Когда Маэдрос вместе с Маглором строили крепость, им, конечно, помогали многие из народа сыновей Феанора. Сейчас Маглор был один. Однако строить в первый раз было куда сложней, чем сейчас. Камень не требовалось добывать и обрабатывать заново, только осторожно собрать, так, чтобы не тревожить птиц, перенося гнёзда на другие места. И заново сложить стены и башни – тоже не от начала. Во всяком случае, все их основания сохранились хорошо. Пол Маглор решил оставить таким, каким он стал ныне – не трогая травы до зимы.
Что до стали, меди, серебра – пришлось просто обходиться тем, что есть. Когда кузница была почти готова – по счастью, кое-какие инструменты на острове нашлись – чтобы заново отковать врата, Маглор вначале должен был составить прочный и ковкий сплав. Чистых металлов и руд попросту не хватало.
Из всех Семерых интереса и способностей к кузнечному делу не проявлял один Тьелкормо. Но, устанавливая створки на место, Макалаурэ с горечью думал, что прежде они выглядели вовсе не так. У Майтимо, да и у Карнистира, получилось бы лучше, у Куруфинвэ – тем более. Песнопевец никак не сумел бы заменить погибших братьев. Как и они не заменили бы его, повернись история иначе.
Что ж, пришлось просто обходиться тем, что есть.
Свою комнату Маглор поначалу обустроил в сохранившейся части башни, а по мере восстановления переселялся всё выше. В первые годы в Восточном Белерианде и после разорения Глаурунгом земель за Маглоровыми Вратами он жил почти под самой крышей. Ближе всего к звёздам – и удобней всего для обзора. Из четырёх окон в те дни он мог наблюдать за всеми Холмами Маэдроса, южной частью Лотланна и севером Химлада. Ныне во все стороны простиралось Море.
Оно нанесло на берег и пологое дно немало песка. Всякий раз, как мрачнело небо, Маглор выкладывал его по верху стен и башен, туда, куда должна была ударить молния. Пожалуй, именно после того, как грозовое стекло, простейшее из известных эльдар, заняло своё место, он ощутил, что в самом деле вернулся в свой прежний дом в Белерианде.
Обрести новый дом, завершив скитания, его убеждали многие – отнюдь не только наивные и жалостливые, но и те, кто хорошо знал Маглора.

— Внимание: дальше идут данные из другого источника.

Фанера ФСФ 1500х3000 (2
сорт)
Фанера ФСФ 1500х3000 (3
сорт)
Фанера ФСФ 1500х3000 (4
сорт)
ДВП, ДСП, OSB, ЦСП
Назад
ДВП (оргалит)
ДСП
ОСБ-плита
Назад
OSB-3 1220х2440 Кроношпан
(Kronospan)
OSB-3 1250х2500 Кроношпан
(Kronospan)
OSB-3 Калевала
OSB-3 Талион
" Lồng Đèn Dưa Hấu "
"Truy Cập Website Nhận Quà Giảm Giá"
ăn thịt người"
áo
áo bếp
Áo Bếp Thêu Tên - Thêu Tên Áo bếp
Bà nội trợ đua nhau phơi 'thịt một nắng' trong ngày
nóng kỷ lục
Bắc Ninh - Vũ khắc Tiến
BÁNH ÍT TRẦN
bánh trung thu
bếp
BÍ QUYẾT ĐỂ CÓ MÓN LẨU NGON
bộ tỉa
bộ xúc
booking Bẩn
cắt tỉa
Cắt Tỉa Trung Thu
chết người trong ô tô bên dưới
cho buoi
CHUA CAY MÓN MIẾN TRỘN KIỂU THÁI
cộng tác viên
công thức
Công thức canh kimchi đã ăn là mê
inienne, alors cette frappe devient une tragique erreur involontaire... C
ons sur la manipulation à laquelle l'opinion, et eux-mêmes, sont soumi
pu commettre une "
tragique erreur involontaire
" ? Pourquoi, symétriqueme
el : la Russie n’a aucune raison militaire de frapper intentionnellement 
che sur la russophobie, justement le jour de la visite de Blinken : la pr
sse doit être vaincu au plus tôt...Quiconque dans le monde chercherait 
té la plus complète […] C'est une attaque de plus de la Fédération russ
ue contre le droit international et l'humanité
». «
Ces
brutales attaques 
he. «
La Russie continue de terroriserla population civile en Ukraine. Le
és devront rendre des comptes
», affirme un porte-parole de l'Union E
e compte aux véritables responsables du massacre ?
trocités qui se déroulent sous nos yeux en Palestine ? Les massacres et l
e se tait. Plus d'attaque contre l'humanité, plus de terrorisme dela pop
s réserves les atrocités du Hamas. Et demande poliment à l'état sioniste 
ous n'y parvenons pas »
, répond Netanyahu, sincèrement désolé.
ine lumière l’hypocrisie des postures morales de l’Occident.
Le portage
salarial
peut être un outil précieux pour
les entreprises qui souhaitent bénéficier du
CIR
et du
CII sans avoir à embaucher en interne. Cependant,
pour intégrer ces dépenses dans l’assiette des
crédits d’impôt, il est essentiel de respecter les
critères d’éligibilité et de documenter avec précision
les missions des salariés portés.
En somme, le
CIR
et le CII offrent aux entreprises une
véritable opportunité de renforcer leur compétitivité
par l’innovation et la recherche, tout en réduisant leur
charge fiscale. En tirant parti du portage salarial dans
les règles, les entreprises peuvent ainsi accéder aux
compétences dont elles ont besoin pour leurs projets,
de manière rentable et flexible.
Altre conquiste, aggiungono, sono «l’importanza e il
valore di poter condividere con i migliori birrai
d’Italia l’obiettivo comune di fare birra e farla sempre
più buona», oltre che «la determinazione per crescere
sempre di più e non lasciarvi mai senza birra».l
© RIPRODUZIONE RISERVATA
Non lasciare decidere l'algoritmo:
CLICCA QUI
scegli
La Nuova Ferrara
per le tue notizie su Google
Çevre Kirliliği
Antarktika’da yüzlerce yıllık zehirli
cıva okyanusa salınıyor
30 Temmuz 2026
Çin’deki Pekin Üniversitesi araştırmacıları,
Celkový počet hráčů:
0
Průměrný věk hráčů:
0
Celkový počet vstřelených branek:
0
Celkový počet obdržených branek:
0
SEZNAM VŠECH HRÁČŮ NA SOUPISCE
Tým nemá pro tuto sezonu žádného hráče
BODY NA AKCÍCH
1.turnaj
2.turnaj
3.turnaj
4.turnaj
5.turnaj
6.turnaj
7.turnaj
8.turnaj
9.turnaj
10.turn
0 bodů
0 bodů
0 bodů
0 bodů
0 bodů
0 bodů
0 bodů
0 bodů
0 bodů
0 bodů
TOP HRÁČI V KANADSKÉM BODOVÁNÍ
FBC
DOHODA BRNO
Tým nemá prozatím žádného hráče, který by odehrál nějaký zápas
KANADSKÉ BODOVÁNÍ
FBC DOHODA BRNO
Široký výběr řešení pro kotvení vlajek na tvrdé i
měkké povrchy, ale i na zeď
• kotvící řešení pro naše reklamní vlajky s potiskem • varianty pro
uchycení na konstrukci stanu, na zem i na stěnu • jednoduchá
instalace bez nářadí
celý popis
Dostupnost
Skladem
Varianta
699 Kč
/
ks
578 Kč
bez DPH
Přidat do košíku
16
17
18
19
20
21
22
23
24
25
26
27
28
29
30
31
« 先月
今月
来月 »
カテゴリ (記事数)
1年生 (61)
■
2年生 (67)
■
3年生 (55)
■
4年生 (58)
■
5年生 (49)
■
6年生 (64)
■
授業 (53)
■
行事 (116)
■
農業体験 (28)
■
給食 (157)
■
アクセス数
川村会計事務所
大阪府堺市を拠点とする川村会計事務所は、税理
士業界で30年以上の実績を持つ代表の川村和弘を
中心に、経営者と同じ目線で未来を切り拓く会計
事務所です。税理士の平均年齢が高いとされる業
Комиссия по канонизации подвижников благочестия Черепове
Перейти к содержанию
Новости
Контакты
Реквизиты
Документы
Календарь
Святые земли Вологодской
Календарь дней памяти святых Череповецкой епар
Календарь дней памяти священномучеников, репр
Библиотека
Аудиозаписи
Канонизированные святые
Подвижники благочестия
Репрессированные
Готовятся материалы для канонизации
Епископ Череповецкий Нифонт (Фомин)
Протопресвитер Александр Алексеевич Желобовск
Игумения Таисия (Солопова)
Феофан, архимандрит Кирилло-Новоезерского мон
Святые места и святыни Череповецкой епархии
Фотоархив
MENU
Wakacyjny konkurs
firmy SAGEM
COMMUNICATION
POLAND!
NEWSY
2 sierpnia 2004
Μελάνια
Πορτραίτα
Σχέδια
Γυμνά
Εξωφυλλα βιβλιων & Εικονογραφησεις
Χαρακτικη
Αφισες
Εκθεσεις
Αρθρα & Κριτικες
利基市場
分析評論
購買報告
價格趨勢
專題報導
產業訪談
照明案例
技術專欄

...Как-то об этом заговорил и Эльронд.
– Амон-Эреб – не первый твой дом. Отчего же он должен стать последним? Келебримбор всё подготовил, ждёт только твоего согласия. И Государь Гиль-Галад с радостью примет тебя в Митлонде.
– Он – да.
– Если ты о тех, кто жил в Гаванях Сириона – я могу поговорить с ними, – продолжил Эльронд совсем тихо. – Меня они послушают. Сыну Эльвинг никто не посмеет сказать, что содеянное вами простить невозможно.
– А сколько из них, – не понижая голоса, отозвался Маглор, – до сих пор считают, что я привязал тебя к себе обманом или чарами? И сколько из тех, что верны нашему Дому – готовы защищать меня от любой обиды, любой ценой? Сколько из них уверены, что Гиль-Галад носит корону не по праву, и провозгласят Государем меня как старшего из Финвионов? И вновь обнажатся мечи?! Довольно! Нет, Эльронд. Не я, а ты должен вернуться к своему народу...
Уходить же на восток он не желал ни один, ни с другими. Желал – на Запад. Сколько раз ему снились Тирион и Форменос! Но с тех пор, как они с Маэдросом отвергли призыв Эонве явиться на суд и решились вернуть сильмариллы силой, путь на Запад для Маглора был закрыт. Удалившись от Моря, он только прибавил бы тоску по нему к своим скорбям.
Завершился ли его путь на ставшем островом Химринге или только прервался – Маглор не знал. Далеко в будущее он не заглядывал. Судьба часто рушила все их замыслы и мечты. Случались, правда, и нежданные подарки – как Гиль-Эстель. Он нередко любовался звездой Эарендиля, отдыхая от трудов – чтобы вернуться к ним с новыми силами. Стремление возродить Химринг, насколько это возможно, совершенно захватило его. Особенно потому, что задача была непростой.
Настал день, когда на высокой башне взвился флаг со звездой Феанора, перешитый из плаща Маглора. Он скоро спустился, отошёл к самой кромке берега и придирчиво оглядел плоды своих трудов. Многого, конечно же, недоставало. И более всего – жителей.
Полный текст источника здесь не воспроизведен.